第177章 涙色の答案用紙〜あとがき〜
弓乃と政宗から遊園地のお誘い。
「テスト終わってからの、楽しみね」
「そうですね。では、また明日……ここで、お待ちしています」
約束ですよ?
三成はニッコリ笑い、副部長の名前を呼んだ。
「下の名前知ってたのね?ちょっと、意外。またね……み、…三成くん」
手を振り、鞄にを持つ。トレドマークだったポニーテール。部活を辞めてから、結う事があまりなくなり、長い黒髪を揺らしながら図書室から出て行った。
昼休み終了前__
屋上から教室に戻ろうとした時。
「あ!大変!レプリカの石碑に置いてきちゃった!」
「俺、部活の事で呼ばれて。……放課後、行くし。その時に」
「でも!織田先生に貰った大切なモノだから!急いで取りに行ってくる!」
私は持っていたお弁当箱を家康に預けて、呼び止められるよりも先に、走り出す。
「ひまり!……はぁ。…っとに」
今朝きたばかりの裏庭。
私は全速力で石碑に向かい、裏に回る。
「うそ!ない!ど、どうしよう!」
キョロキョロと石碑の下を見ながら…
しゃがみ込み、芝生の上を探す。
でも、どこにもなくて。
サッと血の気が引いて、
飛び上がるように立ち上がる。
(家康の手紙もあそこに…っ)
忘れ物とか落し物で届けられてる可能性も考え、また来た道を全速力で戻ろうとした時。
シュッ。
「昨日は挨拶もなしに、すまない」
「わぁ!さ、佐助くん!?……あ!」
今回は気が焦っていたこともあり、大袈裟なリアクション。私は後ろに仰け反り両手をパタパタ回しながら、ドスン!尻餅を派手に着く。

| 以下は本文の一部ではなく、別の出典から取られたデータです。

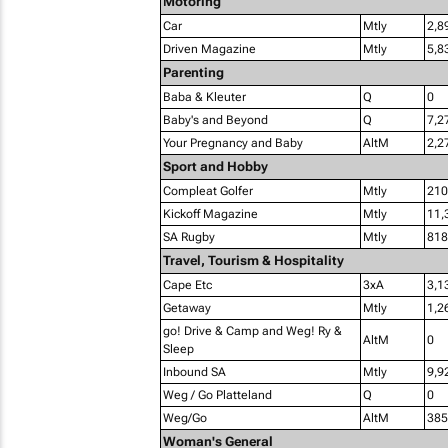
Motoring
Car
Mtly
2,8
Driven Magazine
Mtly
5,8
Parenting
Baba & Kleuter
Q
0
Baby's and Beyond
Q
7,2
Your Pregnancy and Baby
AltM
2,2
Sport and Hobby
Compleat Golfer
Mtly
210
Kickoff Magazine
Mtly
11,
SA Rugby
Mtly
818
Travel, Tourism & Hospitality
Cape Etc
3xA
3,1
Getaway
Mtly
1,2
go! Drive & Camp and Weg! Ry &
AltM
0
Sleep
Inbound SA
Mtly
9,9
Weg / Go Platteland
Q
0
Weg/Go
AltM
385
Woman's General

「続けて、すまない。君は、慣れているから大丈夫だと思い」
「いっ……だ、大丈夫!ありがとう」
表情一つ変えない佐助くん。
でも、声のトーンはいつもより優しい。差し伸べて貰った手を取り、起き上がると……
「え?佐助くんがレプリカ拾ってくれたの?」
「石碑を調べていたら、見つけてね。放課後まで、預からせてくれないか?」
「それは全然構わないけど……何か調べているの?」
「……大したことじゃない。ただ、後で君に一つ。見て貰いたいものが」
私がコクリと頷いたタイミングで予鈴がなり、放課後は家康と一緒にここにくる予定があることを伝えて、佐助くんと別れた。